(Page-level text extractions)
---------------
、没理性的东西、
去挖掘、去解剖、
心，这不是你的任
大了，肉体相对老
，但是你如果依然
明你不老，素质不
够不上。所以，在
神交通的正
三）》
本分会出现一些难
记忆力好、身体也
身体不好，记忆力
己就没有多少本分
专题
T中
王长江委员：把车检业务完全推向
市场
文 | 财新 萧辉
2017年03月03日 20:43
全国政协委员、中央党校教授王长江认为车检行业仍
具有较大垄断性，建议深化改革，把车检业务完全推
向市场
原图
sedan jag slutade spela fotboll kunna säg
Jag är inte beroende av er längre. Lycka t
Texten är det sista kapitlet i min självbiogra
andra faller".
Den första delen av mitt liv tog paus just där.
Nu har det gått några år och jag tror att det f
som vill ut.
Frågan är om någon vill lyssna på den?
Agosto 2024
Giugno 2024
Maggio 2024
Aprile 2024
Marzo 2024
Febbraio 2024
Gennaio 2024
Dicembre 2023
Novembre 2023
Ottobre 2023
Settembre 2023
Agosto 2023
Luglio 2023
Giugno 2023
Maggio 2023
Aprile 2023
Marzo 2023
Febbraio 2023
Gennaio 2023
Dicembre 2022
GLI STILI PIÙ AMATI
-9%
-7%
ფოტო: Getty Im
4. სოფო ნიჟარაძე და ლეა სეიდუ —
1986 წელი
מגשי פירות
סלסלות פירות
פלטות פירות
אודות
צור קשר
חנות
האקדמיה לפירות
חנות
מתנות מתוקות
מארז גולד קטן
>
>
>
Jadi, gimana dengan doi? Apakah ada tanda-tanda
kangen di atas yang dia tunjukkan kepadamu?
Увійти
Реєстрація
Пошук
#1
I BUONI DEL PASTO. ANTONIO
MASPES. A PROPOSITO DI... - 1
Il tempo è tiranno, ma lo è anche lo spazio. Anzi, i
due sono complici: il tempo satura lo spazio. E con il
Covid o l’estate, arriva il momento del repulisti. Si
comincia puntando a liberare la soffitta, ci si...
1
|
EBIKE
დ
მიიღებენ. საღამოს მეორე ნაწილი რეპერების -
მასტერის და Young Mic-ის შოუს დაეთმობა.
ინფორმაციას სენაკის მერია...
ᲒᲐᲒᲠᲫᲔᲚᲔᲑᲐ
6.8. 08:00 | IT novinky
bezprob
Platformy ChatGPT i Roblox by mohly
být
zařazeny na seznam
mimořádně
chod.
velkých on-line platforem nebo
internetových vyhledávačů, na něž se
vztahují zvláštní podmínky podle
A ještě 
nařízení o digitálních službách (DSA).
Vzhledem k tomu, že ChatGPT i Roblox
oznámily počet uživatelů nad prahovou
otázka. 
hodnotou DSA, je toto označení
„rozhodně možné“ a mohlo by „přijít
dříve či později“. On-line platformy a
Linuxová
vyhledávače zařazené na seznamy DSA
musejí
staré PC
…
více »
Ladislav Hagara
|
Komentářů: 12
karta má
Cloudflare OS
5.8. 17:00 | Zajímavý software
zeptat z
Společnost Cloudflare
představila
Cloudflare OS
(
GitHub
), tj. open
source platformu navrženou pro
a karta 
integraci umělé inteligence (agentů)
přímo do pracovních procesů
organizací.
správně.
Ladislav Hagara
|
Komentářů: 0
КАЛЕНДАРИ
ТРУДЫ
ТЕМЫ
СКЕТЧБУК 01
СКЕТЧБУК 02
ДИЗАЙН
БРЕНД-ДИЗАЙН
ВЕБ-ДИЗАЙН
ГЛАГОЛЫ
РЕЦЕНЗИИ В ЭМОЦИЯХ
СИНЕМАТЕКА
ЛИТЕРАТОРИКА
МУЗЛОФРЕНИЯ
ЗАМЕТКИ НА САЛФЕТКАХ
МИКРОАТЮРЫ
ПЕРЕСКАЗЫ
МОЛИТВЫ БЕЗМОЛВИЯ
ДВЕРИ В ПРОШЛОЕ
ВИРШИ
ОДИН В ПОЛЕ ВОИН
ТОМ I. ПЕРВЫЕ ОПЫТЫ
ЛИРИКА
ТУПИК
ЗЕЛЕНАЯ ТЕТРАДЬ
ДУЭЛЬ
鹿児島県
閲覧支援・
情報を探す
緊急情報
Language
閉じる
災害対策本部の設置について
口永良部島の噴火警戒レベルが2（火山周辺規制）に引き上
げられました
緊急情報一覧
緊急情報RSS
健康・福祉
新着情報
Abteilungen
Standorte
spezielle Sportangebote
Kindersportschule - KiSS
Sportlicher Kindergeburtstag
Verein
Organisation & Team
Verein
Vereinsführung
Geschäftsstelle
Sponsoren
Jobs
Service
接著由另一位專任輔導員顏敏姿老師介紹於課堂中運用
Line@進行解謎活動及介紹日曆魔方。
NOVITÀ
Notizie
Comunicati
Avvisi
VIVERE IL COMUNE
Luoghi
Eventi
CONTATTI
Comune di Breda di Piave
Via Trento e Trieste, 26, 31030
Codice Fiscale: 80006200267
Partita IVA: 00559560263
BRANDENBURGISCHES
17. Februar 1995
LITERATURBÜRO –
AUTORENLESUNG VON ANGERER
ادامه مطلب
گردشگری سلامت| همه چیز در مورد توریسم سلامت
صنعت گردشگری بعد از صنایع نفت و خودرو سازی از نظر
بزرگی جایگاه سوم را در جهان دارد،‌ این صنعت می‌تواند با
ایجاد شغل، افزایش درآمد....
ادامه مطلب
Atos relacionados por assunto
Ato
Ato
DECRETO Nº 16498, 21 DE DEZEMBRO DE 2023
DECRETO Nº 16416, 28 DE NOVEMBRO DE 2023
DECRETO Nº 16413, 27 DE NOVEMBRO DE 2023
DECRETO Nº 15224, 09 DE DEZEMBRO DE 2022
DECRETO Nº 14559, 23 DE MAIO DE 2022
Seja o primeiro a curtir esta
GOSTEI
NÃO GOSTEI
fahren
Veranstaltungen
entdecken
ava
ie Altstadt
---------------
Please output an exact copy of the lines above, from the opening line of the data down to the line that contains "Jadi, gimana dengan".

、没理性的东西、
去挖掘、去解剖、
心，这不是你的任
大了，肉体相对老
，但是你如果依然
明你不老，素质不
够不上。所以，在
神交通的正
三）》
本分会出现一些难
记忆力好、身体也
身体不好，记忆力
己就没有多少本分
专题
T中
王长江委员：把车检业务完全推向
市场
文 | 财新 萧辉
2017年03月03日 20:43
全国政协委员、中央党校教授王长江认为车检行业仍
具有较大垄断性，建议深化改革，把车检业务完全推
向市场
原图
sedan jag slutade spela fotboll kunna säg
Jag är inte beroende av er längre. Lycka t
Texten är det sista kapitlet i min självbiogra
andra faller".
Den första delen av mitt liv tog paus just där.
Nu har det gått några år och jag tror att det f
som vill ut.
Frågan är om någon vill lyssna på den?
Agosto 2024
Giugno 2024
Maggio 2024
Aprile 2024
Marzo 2024
Febbraio 2024
Gennaio 2024
Dicembre 2023
Novembre 2023
Ottobre 2023
Settembre 2023
Agosto 2023
Luglio 2023
Giugno 2023
Maggio 2023
Aprile 2023
Marzo 2023
Febbraio 2023
Gennaio 2023
Dicembre 2022
GLI STILI PIÙ AMATI
-9%
-7%
ფოტო: Getty Im
4. სოფო ნიჟარაძე და ლეა სეიდუ —
1986 წელი
מגשי פירות
סלסלות פירות
פלטות פירות
אודות
צור קשר
חנות
האקדמיה לפירות
חנות
מתנות מתוקות
מארז גולד קטן
>
>
>
Jadi, gimana dengan doi? Apakah ada tanda-tanda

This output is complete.